Things White Authors Like To Do: Call For Comfort

Sandra Modell,

The word you are avoiding mentioning in your journal (including keeping out of comments), the word that upset a fellow Clarion West workshop attendee, the word you are claiming you had no idea could trigger such upset - is NIGGER TOES.

And you're claiming White Woman Tears for that??!

Talking about how: "A confused reader is an antagonistic reader." Call it a hunch, but I'm fairly certain Ursula Le Guin would be just a little bit appalled to see a quote of hers used to distract away from a critical point of media representation for minorities by a writer so encased in privilege that she, (you), could claim you stand outside your own society and are not caught up in stereotypes - because somehow, you alone have the power to save the universe not pay attention to them.

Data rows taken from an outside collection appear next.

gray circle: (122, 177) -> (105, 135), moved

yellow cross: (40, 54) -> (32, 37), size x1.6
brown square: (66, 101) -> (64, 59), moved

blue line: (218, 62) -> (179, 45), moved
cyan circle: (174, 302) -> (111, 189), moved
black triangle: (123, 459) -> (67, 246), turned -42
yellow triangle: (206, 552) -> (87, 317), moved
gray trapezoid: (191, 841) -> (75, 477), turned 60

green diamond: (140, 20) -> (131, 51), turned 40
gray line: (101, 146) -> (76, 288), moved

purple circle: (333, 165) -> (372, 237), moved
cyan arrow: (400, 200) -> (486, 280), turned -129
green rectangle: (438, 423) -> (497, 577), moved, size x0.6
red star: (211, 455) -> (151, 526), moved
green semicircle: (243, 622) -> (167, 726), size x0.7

"I wasn’t going to give anyone the satisfaction of driving me away." - you say in the same post in which you mention someone so upset by your written word that they were crying and stammering. But YOU are the victim. YOU are the one made to feel SMALL, because someone pointed out your words, were incredibly racist.

You also claim "I’m not ashamed of what I wrote. I can see why it upset people, but I’m not ashamed."

So apparently you're yet another recruit to keeping the SFF genre so disgusting, ismist and self satisfied no minorities will want anything to do with it. Well that's one way to keep it 'pure' I'm sure.

PS: The real victim in all this is NOT the story. The story wasn't reduced to tears and anger at yet another set of stereotypes, animalistic stereotypes, about itself and similar others. The story didn't sit in that workshop and hear itself casually slurred. The story didn't get called confused and antagonistic aka 'emotional angry black woman/person'. The story didn't have you judging it.

You admit right off you LIKE your story. You called the woman who pointed out how hurtful it was 'the one who set off the powder keg'.